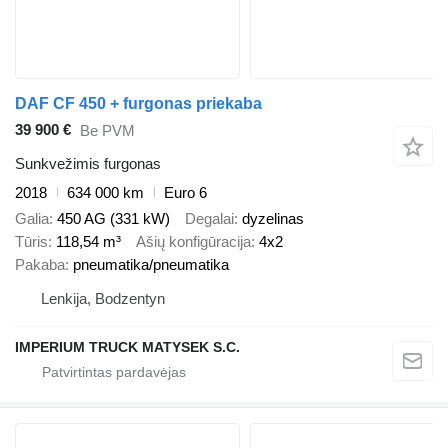
DAF CF 450 + furgonas priekaba
39 900 €
Be PVM
Sunkvežimis furgonas
2018
634 000 km
Euro 6
Galia
450 AG (331 kW)
Degalai
dyzelinas
Tūris
118,54 m³
Ašių konfigūracija
4x2
Pakaba
pneumatika/pneumatika
Lenkija, Bodzentyn
IMPERIUM TRUCK MATYSEK S.C.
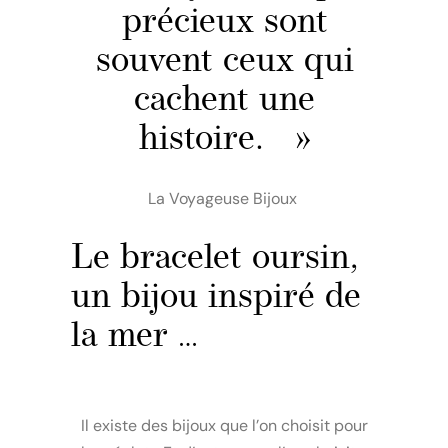
précieux sont
souvent ceux qui
cachent une
histoire. »
La Voyageuse Bijoux
Le bracelet oursin,
un bijou inspiré de
la mer …
Il existe des bijoux que l’on choisit pour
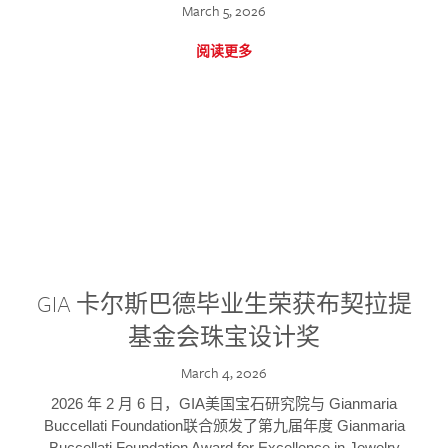
March 5, 2026
阅读更多
GIA 卡尔斯巴德毕业生荣获布契拉提
基金会珠宝设计奖
March 4, 2026
2026 年 2 月 6 日，GIA美国宝石研究院与 Gianmaria
Buccellati Foundation联合颁发了第九届年度 Gianmaria
Buccellati Foundation Award for Excellence in Jewelry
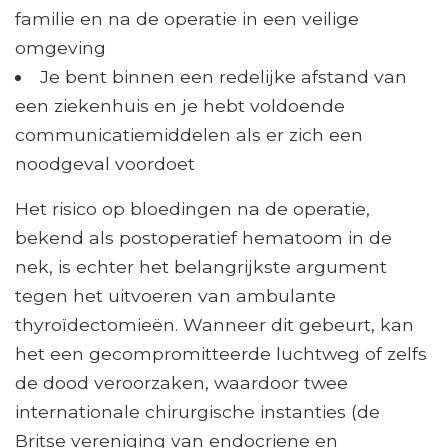
familie en na de operatie in een veilige
omgeving
Je bent binnen een redelijke afstand van
een ziekenhuis en je hebt voldoende
communicatiemiddelen als er zich een
noodgeval voordoet
Het risico op bloedingen na de operatie,
bekend als postoperatief hematoom in de
nek, is echter het belangrijkste argument
tegen het uitvoeren van ambulante
thyroïdectomieën. Wanneer dit gebeurt, kan
het een gecompromitteerde luchtweg of zelfs
de dood veroorzaken, waardoor twee
internationale chirurgische instanties (de
Britse vereniging van endocriene en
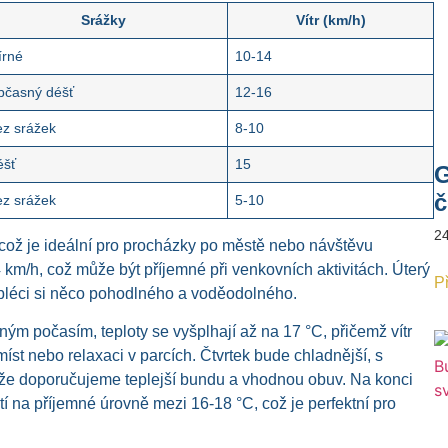
Srážky
Vítr (km/h)
írné
10-14
bčasný déšť
12-16
ez srážek
8-10
éšť
15
G
č
ez srážek
5-10
2
, což je ideální pro procházky po městě nebo návštěvu
4 km/h, což může být příjemné při venkovních aktivitách. Úterý
Př
 obléci si něco pohodlného a voděodolného.
ým počasím, teploty se vyšplhají až na 17 °C, přičemž vítr
míst nebo relaxaci v parcích. Čtvrtek bude chladnější, s
akže doporučujeme teplejší bundu a vhodnou obuv. Na konci
rátí na příjemné úrovně mezi 16-18 °C, což je perfektní pro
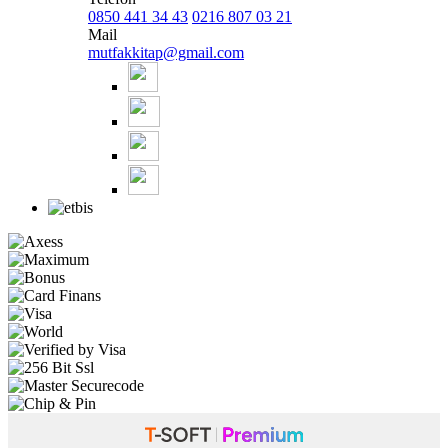
0850 441 34 43
0216 807 03 21
Mail
mutfakkitap@gmail.com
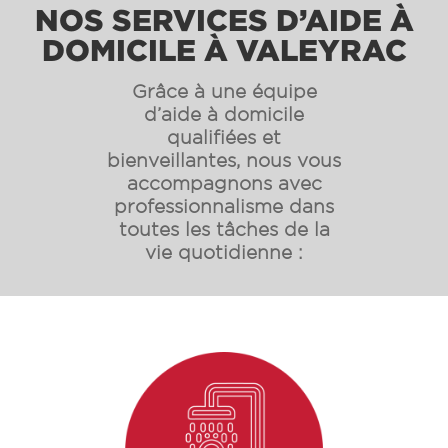
NOS SERVICES D’AIDE À
DOMICILE À
VALEYRAC
Grâce à une équipe
d’aide à domicile
qualifiées et
bienveillantes, nous vous
accompagnons avec
professionnalisme dans
toutes les tâches de la
vie quotidienne :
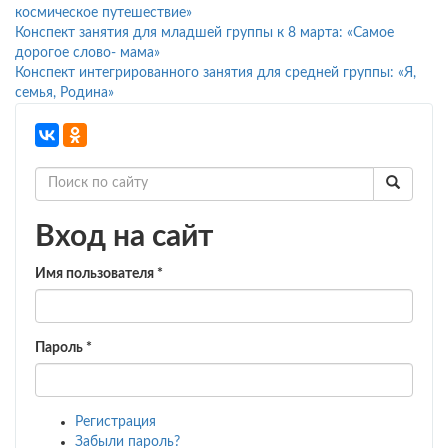
космическое путешествие»
Конспект занятия для младшей группы к 8 марта: «Самое
дорогое слово- мама»
Конспект интегрированного занятия для средней группы: «Я,
семья, Родина»
Вход на сайт
Имя пользователя
*
Пароль
*
Регистрация
Забыли пароль?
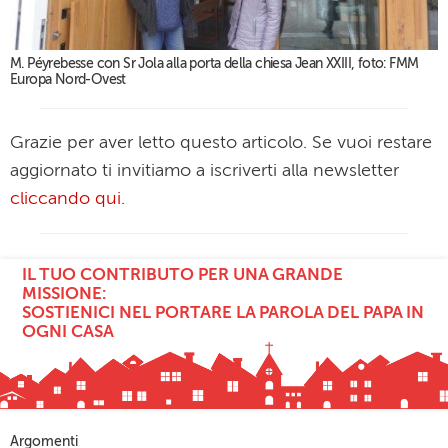
M. Péyrebesse con Sr Jola alla porta della chiesa Jean XXIII, foto: FMM
Europa Nord-Ovest
Grazie per aver letto questo articolo. Se vuoi restare
aggiornato ti invitiamo a iscriverti alla newsletter
cliccando qui
.
IL TUO CONTRIBUTO PER UNA GRANDE
MISSIONE:
SOSTIENICI NEL PORTARE LA PAROLA DEL PAPA IN
OGNI CASA
Argomenti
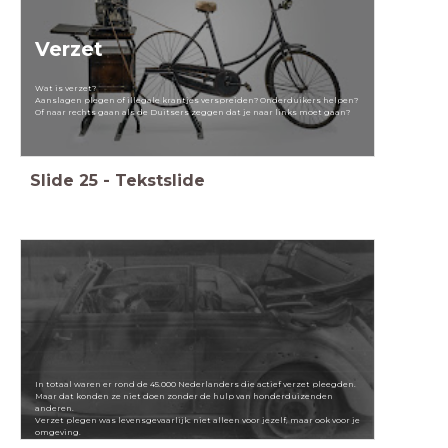
Verzet
Wat is verzet?
Aanslagen plegen of illegale krantjes verspreiden? Onderduikers helpen?
Of naar rechts gaan als de Duitsers zeggen dat je naar links moet gaan?
Slide
25
-
Tekstslide
In totaal waren er rond de 45.000 Nederlanders die actief verzet pleegden.
Maar dat konden ze niet doen zonder de hulp van honderduizenden
anderen.
Verzet plegen was levensgevaarlijk: niet alleen voor jezelf, maar ook voor je
omgeving.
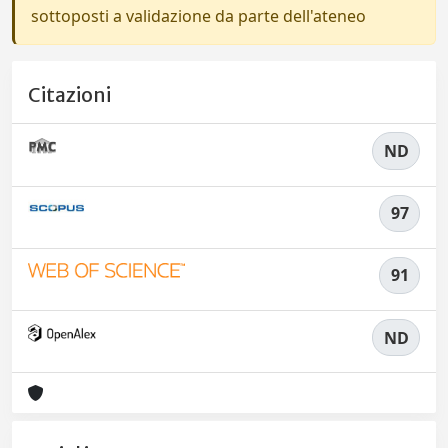
sottoposti a validazione da parte dell'ateneo
Citazioni
ND
97
91
ND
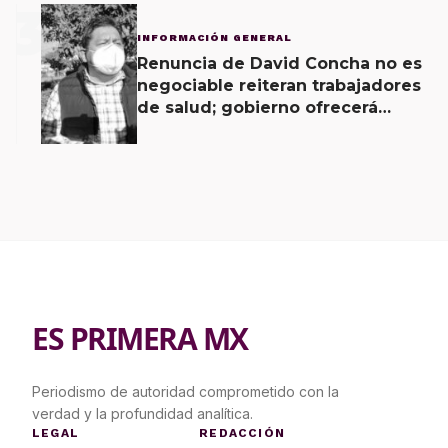
3
INFORMACIÓN GENERAL
Renuncia de David Concha no es
negociable reiteran trabajadores
de salud; gobierno ofrecerá
contrapropuesta a demandas
ES PRIMERA MX
Periodismo de autoridad comprometido con la
verdad y la profundidad analítica.
LEGAL
REDACCIÓN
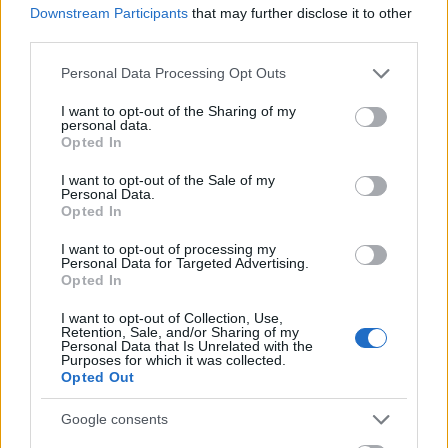
Downstream Participants
that may further disclose it to other
third parties.
Πανόραμα της χαράδρας του Βίκου (πηγή: Shutterstock)
Please note that this website/app uses one or more Google
Personal Data Processing Opt Outs
Το
φαράγγι του Βίκου
είναι η απόλυτη ατραξιόν στο
services and may gather and store information including but
not limited to your visit or usage behaviour. You may click to
I want to opt-out of the Sharing of my
Ζαγόρι. Πρόκειται για μια μαγευτική τοποθεσία με
personal data.
grant or deny consent to Google and its third-party tags to
Opted In
μεγάλη οικολογική αξία, ενώ κατέχει μία θέση στο βιβλίο
use your data for below specified purposes in below Google
Guinness ως το φαράγγι με το μικρότερο άνοιγμα στον
consent section.
I want to opt-out of the Sale of my
Personal Data.
κόσμο. Καλύτερη εποχή για τη διάσχιση του Βίκου είναι
Opted In
το καλοκαίρι - πάντα, βέβαια, με τη συντροφιά
I want to opt-out of processing my
έμπειρου συνοδού. Θα κοπιάσετε (η διάρκεια της
Personal Data for Targeted Advertising.
Opted In
διαδρομής είναι τουλάχιστον 5 ώρες), αλλά θα
ανταμειφθείτε με εικόνες απίστευτης ομορφιάς. Η
I want to opt-out of Collection, Use,
Retention, Sale, and/or Sharing of my
κλασική διαδρομή ξεκινά από το
Μονοδένδρι
και
Personal Data that Is Unrelated with the
Purposes for which it was collected.
καταλήγει στο χωριό
Βίκος
(ή το αντίστροφο) και είναι
Opted Out
ιδανική για εκείνους που αγαπούν τις δροσερές
Google consents
πεζοπορίες μέσ στην πυκνή βλάστηση και την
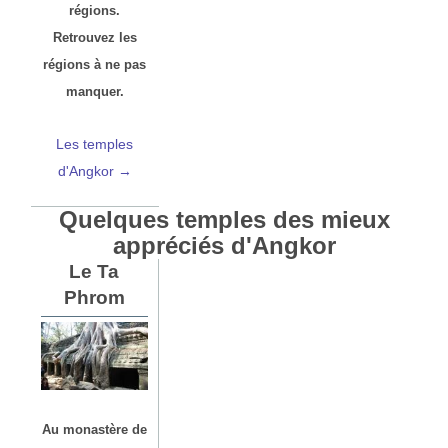
régions.
Retrouvez les
régions à ne pas
manquer.
Les temples
d'Angkor →
Quelques temples des mieux
appréciés d'Angkor
Le Ta
Phrom
Au monastère de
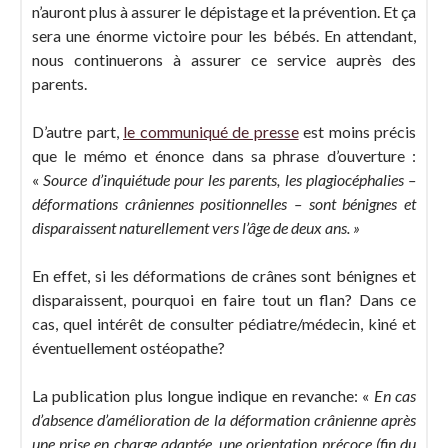
n’auront plus à assurer le dépistage et la prévention. Et ça
sera une énorme victoire pour les bébés. En attendant,
nous continuerons à assurer ce service auprès des
parents.
D’autre part,
le communiqué de presse
est moins précis
que le mémo et énonce dans sa phrase d’ouverture :
«
Source d’inquiétude pour les parents, les plagiocéphalies –
déformations crâniennes positionnelles – sont bénignes et
disparaissent naturellement vers l’âge de deux ans. »
En effet, si les déformations de crânes sont bénignes et
disparaissent, pourquoi en faire tout un flan? Dans ce
cas, quel intérêt de consulter pédiatre/médecin, kiné et
éventuellement ostéopathe?
La publication plus longue indique en revanche: «
En cas
d’absence d’amélioration de la déformation crânienne après
une prise en charge adaptée, une orientation précoce (fin du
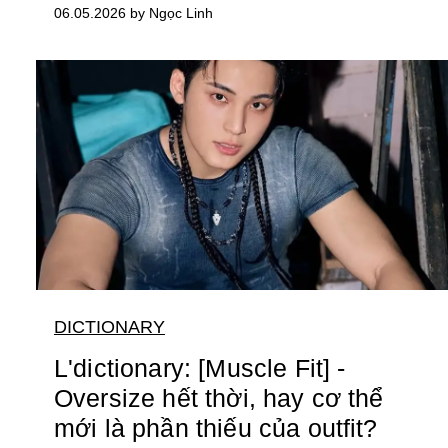
06.05.2026 by Ngọc Linh
DICTIONARY
L'dictionary: [Muscle Fit] -
Oversize hết thời, hay cơ thể
mới là phần thiếu của outfit?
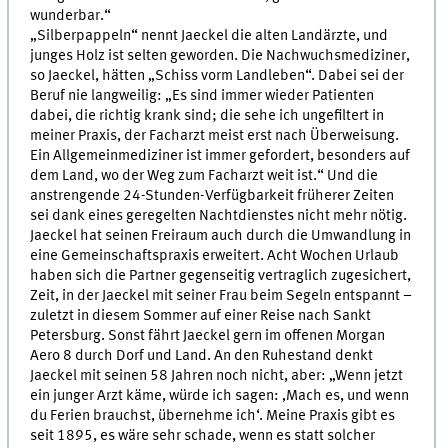
wunderbar.“
„Silberpappeln“ nennt Jaeckel die alten Landärzte, und
junges Holz ist selten geworden. Die Nachwuchsmediziner,
so Jaeckel, hätten „Schiss vorm Landleben“. Dabei sei der
Beruf nie langweilig: „Es sind immer wieder Patienten
dabei, die richtig krank sind; die sehe ich ungefiltert in
meiner Praxis, der Facharzt meist erst nach Überweisung.
Ein Allgemeinmediziner ist immer gefordert, besonders auf
dem Land, wo der Weg zum Facharzt weit ist.“ Und die
anstrengende 24-Stunden-Verfügbarkeit früherer Zeiten
sei dank eines geregelten Nachtdienstes nicht mehr nötig.
Jaeckel hat seinen Freiraum auch durch die Umwandlung in
eine Gemeinschaftspraxis erweitert. Acht Wochen Urlaub
haben sich die Partner gegenseitig vertraglich zugesichert,
Zeit, in der Jaeckel mit seiner Frau beim Segeln entspannt –
zuletzt in diesem Sommer auf einer Reise nach Sankt
Petersburg. Sonst fährt Jaeckel gern im offenen Morgan
Aero 8 durch Dorf und Land. An den Ruhestand denkt
Jaeckel mit seinen 58 Jahren noch nicht, aber: „Wenn jetzt
ein junger Arzt käme, würde ich sagen: ‚Mach es, und wenn
du Ferien brauchst, übernehme ich‘. Meine Praxis gibt es
seit 1895, es wäre sehr schade, wenn es statt solcher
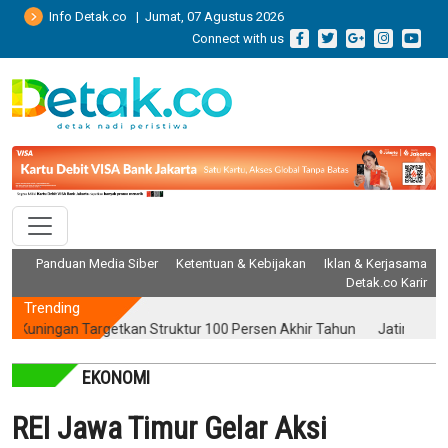
Info Detak.co | Jumat, 07 Agustus 2026
Connect with us
Panduan Media Siber
Ketentuan & Kebijakan
Iklan & Kerjasama
Detak.co Karir
Trending
ngan Targetkan Struktur 100 Persen Akhir Tahun
Jatim Kinerja Pos
EKONOMI
REI Jawa Timur Gelar Aksi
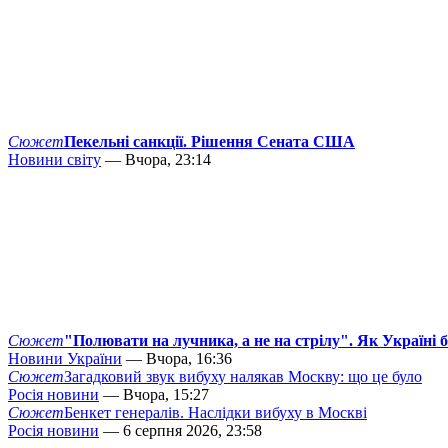
Сюжет
Пекельні санкції. Рішення Сената США
Новини світу
— Вчора, 23:14
Сюжет
"Полювати на лучника, а не на стрілу". Як Україні 
Новини України
— Вчора, 16:36
Сюжет
Загадковий звук вибуху налякав Москву: що це було
Росія новини
— Вчора, 15:27
Сюжет
Бенкет генералів. Наслідки вибуху в Москві
Росія новини
— 6 серпня 2026, 23:58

_Instructions for the task_: Read through the entries, then copy every line where the string "with" is found.

_Answer space_:
Personal Data that Is Unrelated with the
Connect with us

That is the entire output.